» **What needs to be done**
Print the data below exactly, but only the lines from the one containing "General terms and conditions (130, 2350)" down to the one containing "ジョン 王 1204 (484, 1799)", inclusive.

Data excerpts
======
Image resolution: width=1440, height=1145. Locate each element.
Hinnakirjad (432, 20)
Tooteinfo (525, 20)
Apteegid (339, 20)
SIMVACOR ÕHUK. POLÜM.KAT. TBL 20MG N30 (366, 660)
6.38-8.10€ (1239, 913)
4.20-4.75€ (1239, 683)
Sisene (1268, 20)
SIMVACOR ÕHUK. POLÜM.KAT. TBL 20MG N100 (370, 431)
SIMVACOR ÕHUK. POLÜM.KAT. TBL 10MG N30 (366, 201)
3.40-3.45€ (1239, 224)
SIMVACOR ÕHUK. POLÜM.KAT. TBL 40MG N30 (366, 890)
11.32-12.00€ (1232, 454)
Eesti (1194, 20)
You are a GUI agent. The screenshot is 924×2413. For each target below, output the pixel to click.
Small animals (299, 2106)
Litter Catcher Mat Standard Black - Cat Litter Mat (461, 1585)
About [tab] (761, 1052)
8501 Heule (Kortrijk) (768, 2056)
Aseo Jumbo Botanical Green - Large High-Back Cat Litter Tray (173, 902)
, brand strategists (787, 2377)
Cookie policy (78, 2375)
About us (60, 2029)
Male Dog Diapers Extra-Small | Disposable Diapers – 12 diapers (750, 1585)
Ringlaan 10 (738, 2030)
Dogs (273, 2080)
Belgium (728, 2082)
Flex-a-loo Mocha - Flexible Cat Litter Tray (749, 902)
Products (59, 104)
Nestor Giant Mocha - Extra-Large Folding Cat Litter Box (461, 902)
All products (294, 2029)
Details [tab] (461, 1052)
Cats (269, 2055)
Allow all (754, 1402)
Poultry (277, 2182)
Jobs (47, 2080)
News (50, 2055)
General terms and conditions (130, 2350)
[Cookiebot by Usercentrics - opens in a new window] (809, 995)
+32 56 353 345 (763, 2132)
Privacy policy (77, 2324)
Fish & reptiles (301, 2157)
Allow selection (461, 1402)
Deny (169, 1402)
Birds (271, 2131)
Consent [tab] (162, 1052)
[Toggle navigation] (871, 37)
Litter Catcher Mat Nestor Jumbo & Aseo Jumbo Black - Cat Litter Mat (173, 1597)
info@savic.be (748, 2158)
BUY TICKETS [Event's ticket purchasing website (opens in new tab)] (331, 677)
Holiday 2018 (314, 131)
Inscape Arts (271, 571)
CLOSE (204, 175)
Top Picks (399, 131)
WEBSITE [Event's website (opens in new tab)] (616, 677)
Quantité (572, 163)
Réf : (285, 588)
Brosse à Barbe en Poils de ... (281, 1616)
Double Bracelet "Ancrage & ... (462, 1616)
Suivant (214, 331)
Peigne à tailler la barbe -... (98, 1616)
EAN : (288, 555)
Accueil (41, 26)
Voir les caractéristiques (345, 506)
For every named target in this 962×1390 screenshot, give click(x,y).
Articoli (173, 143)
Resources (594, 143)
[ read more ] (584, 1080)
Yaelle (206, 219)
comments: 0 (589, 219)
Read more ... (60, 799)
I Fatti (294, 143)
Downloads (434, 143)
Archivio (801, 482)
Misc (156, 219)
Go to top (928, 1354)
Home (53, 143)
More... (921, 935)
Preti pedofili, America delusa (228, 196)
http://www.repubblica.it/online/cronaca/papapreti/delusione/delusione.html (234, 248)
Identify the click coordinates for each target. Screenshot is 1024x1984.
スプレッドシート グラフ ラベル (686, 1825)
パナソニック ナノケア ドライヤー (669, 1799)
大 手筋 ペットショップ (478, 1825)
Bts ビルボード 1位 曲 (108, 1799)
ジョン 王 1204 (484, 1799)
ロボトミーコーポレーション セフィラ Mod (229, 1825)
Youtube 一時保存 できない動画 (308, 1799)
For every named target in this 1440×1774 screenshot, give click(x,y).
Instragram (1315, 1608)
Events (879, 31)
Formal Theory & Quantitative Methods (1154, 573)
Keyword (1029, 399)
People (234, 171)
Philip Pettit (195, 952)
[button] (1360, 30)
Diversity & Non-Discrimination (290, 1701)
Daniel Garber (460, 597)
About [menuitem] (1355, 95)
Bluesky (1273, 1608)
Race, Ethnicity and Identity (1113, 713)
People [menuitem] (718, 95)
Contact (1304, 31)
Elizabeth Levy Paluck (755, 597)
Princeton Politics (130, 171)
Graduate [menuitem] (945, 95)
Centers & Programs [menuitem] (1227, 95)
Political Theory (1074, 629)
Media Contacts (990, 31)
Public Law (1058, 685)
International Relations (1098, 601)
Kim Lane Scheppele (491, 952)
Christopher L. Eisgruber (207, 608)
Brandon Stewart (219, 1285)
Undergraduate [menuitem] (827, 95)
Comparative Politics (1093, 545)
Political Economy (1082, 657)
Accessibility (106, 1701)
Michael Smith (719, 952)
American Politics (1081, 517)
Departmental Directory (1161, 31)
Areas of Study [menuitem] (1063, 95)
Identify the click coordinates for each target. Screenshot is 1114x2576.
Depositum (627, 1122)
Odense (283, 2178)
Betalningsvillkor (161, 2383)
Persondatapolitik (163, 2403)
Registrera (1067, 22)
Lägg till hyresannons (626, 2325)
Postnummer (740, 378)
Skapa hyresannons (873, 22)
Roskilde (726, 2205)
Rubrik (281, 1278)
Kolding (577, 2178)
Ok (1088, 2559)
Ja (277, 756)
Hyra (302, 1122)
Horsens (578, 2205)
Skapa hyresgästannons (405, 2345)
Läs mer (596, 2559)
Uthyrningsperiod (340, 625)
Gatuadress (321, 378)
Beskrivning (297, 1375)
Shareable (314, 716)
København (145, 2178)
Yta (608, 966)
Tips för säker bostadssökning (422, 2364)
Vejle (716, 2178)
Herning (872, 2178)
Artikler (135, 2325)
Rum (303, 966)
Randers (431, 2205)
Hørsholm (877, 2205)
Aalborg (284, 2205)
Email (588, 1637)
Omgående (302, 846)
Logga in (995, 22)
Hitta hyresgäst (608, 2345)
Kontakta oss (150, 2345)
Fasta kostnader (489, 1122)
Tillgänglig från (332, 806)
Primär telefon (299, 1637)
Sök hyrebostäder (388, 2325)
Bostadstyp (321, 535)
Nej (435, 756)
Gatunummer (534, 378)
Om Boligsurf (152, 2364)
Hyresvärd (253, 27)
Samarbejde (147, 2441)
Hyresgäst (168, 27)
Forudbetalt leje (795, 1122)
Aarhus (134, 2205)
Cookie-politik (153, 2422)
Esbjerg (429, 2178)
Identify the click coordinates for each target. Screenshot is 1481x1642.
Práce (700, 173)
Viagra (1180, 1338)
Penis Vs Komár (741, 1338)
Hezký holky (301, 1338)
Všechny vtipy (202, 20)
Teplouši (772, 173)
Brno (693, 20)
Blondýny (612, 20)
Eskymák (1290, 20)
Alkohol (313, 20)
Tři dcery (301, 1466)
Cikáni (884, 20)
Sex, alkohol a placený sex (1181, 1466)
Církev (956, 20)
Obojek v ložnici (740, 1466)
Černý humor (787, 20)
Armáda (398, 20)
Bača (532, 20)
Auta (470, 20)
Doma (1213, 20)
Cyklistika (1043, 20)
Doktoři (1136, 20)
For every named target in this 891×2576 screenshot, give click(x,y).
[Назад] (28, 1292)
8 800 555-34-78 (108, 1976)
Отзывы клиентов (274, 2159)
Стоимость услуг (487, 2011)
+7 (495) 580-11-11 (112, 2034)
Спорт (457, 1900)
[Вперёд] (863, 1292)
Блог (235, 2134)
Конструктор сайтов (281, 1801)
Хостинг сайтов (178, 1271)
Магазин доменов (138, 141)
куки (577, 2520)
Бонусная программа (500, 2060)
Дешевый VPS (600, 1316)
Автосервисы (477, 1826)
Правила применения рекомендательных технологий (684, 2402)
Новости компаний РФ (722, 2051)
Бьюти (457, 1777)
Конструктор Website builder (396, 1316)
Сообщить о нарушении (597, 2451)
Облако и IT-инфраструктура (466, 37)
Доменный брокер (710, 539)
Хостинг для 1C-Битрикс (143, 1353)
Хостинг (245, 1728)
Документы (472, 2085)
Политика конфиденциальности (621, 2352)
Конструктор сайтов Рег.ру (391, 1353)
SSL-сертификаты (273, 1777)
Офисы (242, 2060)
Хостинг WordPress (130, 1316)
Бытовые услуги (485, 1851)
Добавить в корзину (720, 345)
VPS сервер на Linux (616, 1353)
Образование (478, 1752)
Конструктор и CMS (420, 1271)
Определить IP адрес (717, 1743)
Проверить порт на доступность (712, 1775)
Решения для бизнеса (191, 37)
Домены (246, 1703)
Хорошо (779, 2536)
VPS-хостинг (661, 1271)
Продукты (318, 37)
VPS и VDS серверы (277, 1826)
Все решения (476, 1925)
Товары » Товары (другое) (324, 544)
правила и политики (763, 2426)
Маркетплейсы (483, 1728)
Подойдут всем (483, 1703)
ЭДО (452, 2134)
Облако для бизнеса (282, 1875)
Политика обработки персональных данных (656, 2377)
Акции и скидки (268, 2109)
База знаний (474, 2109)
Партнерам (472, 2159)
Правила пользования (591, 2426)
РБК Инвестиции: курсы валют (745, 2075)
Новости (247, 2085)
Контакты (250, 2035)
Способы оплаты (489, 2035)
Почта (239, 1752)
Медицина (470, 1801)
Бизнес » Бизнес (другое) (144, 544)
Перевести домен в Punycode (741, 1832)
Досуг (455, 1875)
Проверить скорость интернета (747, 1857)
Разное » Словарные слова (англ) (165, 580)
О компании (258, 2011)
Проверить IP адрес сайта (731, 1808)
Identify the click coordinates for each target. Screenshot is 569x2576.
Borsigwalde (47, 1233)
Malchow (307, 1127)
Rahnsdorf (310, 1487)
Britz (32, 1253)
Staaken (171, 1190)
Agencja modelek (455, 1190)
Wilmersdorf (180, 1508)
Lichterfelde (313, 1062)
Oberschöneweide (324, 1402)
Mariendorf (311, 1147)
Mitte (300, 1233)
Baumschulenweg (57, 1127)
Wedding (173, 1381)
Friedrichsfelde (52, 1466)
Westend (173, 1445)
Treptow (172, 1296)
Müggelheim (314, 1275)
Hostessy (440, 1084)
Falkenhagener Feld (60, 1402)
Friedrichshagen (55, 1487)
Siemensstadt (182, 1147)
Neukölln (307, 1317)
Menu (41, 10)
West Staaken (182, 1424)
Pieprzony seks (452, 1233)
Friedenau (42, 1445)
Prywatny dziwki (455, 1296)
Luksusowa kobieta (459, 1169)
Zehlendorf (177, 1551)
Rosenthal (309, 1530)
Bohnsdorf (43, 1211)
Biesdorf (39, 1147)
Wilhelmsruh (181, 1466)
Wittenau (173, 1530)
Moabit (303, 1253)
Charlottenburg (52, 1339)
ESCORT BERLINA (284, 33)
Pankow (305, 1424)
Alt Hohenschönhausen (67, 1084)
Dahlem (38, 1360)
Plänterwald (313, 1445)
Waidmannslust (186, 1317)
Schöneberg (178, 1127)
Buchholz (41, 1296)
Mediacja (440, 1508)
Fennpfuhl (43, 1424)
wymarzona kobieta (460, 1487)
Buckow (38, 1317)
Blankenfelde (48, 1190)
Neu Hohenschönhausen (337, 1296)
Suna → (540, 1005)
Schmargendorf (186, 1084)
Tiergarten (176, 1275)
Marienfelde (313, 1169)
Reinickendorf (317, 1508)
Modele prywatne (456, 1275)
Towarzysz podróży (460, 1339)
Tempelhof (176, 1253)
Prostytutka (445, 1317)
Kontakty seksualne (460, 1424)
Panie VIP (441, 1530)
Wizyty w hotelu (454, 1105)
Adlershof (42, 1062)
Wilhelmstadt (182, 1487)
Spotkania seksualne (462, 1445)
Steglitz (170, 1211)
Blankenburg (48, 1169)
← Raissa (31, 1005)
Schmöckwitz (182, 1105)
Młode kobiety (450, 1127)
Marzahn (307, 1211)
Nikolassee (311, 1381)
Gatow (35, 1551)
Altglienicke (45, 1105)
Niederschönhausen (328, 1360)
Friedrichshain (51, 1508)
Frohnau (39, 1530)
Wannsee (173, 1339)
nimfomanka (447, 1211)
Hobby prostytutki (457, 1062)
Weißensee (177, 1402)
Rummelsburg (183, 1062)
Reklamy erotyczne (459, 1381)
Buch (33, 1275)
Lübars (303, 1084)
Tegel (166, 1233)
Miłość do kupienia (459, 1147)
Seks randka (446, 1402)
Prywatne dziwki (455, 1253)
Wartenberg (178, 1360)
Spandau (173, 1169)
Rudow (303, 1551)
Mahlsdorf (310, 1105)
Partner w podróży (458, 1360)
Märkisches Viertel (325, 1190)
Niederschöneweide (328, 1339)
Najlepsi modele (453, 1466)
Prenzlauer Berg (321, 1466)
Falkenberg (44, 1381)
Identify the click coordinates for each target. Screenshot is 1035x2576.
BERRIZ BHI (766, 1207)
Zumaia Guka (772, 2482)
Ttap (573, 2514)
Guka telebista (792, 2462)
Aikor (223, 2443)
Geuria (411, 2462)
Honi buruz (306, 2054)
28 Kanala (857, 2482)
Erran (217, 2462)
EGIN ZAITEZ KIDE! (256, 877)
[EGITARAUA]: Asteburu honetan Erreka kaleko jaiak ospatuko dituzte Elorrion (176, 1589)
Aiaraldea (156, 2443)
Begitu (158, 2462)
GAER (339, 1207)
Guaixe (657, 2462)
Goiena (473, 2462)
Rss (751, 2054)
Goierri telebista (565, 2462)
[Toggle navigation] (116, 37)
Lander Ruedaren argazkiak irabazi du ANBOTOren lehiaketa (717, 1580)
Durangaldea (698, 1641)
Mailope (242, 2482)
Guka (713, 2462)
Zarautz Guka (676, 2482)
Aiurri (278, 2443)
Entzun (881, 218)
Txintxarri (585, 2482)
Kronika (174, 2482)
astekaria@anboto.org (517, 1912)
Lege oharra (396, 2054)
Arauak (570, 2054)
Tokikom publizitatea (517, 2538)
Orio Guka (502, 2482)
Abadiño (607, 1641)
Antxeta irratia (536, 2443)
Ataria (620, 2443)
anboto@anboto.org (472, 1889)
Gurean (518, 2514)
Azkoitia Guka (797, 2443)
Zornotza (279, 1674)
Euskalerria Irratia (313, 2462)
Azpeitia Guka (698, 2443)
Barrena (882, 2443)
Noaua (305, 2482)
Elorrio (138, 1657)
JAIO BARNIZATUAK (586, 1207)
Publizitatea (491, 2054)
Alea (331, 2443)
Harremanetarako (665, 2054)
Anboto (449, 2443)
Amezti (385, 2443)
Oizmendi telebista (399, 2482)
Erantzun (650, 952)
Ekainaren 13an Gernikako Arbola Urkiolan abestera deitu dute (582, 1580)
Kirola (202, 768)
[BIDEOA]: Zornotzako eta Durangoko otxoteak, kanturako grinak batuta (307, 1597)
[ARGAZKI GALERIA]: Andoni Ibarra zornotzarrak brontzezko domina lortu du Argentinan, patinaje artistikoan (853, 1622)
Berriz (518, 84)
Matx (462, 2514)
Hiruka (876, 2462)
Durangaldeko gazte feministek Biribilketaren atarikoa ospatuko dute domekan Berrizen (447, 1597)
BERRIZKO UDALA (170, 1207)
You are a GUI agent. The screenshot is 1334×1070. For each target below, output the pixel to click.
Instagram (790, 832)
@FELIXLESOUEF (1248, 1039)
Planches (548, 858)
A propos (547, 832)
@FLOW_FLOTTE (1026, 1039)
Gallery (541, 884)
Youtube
======
» **Task output**
General terms and conditions (130, 2350)
[Cookiebot by Usercentrics - opens in a new window] (809, 995)
+32 56 353 345 (763, 2132)
Privacy policy (77, 2324)
Fish & reptiles (301, 2157)
Allow selection (461, 1402)
Deny (169, 1402)
Birds (271, 2131)
Consent [tab] (162, 1052)
[Toggle navigation] (871, 37)
Litter Catcher Mat Nestor Jumbo & Aseo Jumbo Black - Cat Litter Mat (173, 1597)
info@savic.be (748, 2158)
BUY TICKETS [Event's ticket purchasing website (opens in new tab)] (331, 677)
Holiday 2018 (314, 131)
Inscape Arts (271, 571)
CLOSE (204, 175)
Top Picks (399, 131)
WEBSITE [Event's website (opens in new tab)] (616, 677)
Quantité (572, 163)
Réf : (285, 588)
Brosse à Barbe en Poils de ... (281, 1616)
Double Bracelet "Ancrage & ... (462, 1616)
Suivant (214, 331)
Peigne à tailler la barbe -... (98, 1616)
EAN : (288, 555)
Accueil (41, 26)
Voir les caractéristiques (345, 506)
For every named target in this 962×1390 screenshot, give click(x,y).
Articoli (173, 143)
Resources (594, 143)
[ read more ] (584, 1080)
Yaelle (206, 219)
comments: 0 (589, 219)
Read more ... (60, 799)
I Fatti (294, 143)
Downloads (434, 143)
Archivio (801, 482)
Misc (156, 219)
Go to top (928, 1354)
Home (53, 143)
More... (921, 935)
Preti pedofili, America delusa (228, 196)
http://www.repubblica.it/online/cronaca/papapreti/delusione/delusione.html (234, 248)
Identify the click coordinates for each target. Screenshot is 1024x1984.
スプレッドシート グラフ ラベル (686, 1825)
パナソニック ナノケア ドライヤー (669, 1799)
大 手筋 ペットショップ (478, 1825)
Bts ビルボード 1位 曲 (108, 1799)
ジョン 王 1204 (484, 1799)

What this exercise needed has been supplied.